Head of the group: Professor TARMO SOOMERE, tarmo.soomere@taltech.ee

Members: Nicole Delpeche-Ellmann, Andrea Giudici, Nadezhda Kudryavtseva, Kevin Ellis Parnell, Katri Pindsoo, Andrus Räämet, Bert Viikmäe, Maris Eelsalu, Rain Männikus

Doctoral students: Fatemeh Najafzadeh, Margus Rätsep

Visiting PhD students: Kuanysh Kussembayeva (al-Farabi Kazakh National Univ.), Aigerim Sakhayeva (al-Farabi Kazakh National Univ.), Ilona Šakurova (Klaipeda Univ.)

**Topics and Competences**

Keywords: wave dynamics, coastal engineering, wave climatology, coastal management, remote sensing

The laboratory (wavelab.ioc.ee) was formed on 01.01.2009 to promote and provide a structure for research in water waves and coastal engineering. The laboratory was a part of the Centre of Excellence in Non-linear Studies in 2009–2016 and now it is one of the core labs of the Department of Cybernetics.

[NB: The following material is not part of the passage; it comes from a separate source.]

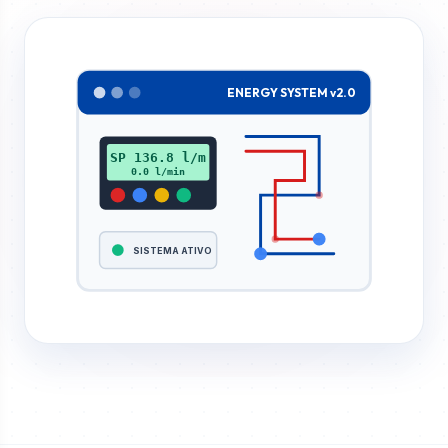
ENERGY SYSTEM v2.0
SP 136.8 l/m
0.0 l/min
SISTEMA ATIVO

The team focuses on complex and nonlinear phenomena in wave dynamics and coastal engineering, and the applications of mathematical methods in wave studies. The scope of the research involves long wave theory and applications (with emphasize on fast-ferry waves, shallow-water solitons, set-up and run-up phenomena, tsunami research, etc.), surface wave modelling, wave climate studies, and wave-driven phenomena in coastal engineering, with application to integrated coastal zone management.

Rapidly emerging foci are the use of Lagrangian transport of substances in marine environment, adequate description of wave and water level extremes, and preventive methods for mitigation of marine-induced hazards, and the use of various remote sensing methods for studies of both fundamental questions (e.g. filtering techniques of various signals) and applied problems such as spatio-temporal variations in the properties of waves in small inland seas.

The performed research has established several unexpected properties of internal wave fields in semi-enclosed seas such as the Baltic Sea, the Mediterranean Sea and the Sea of Okhotsk and made it possible to quantify changes in the main properties of surface waves in the Baltic Sea. Studies of the impact of ship wakes in the Venice Lagoon ( Zaggia et al. 2017 *PLoS ONE* ) caused massive reaction in Venice.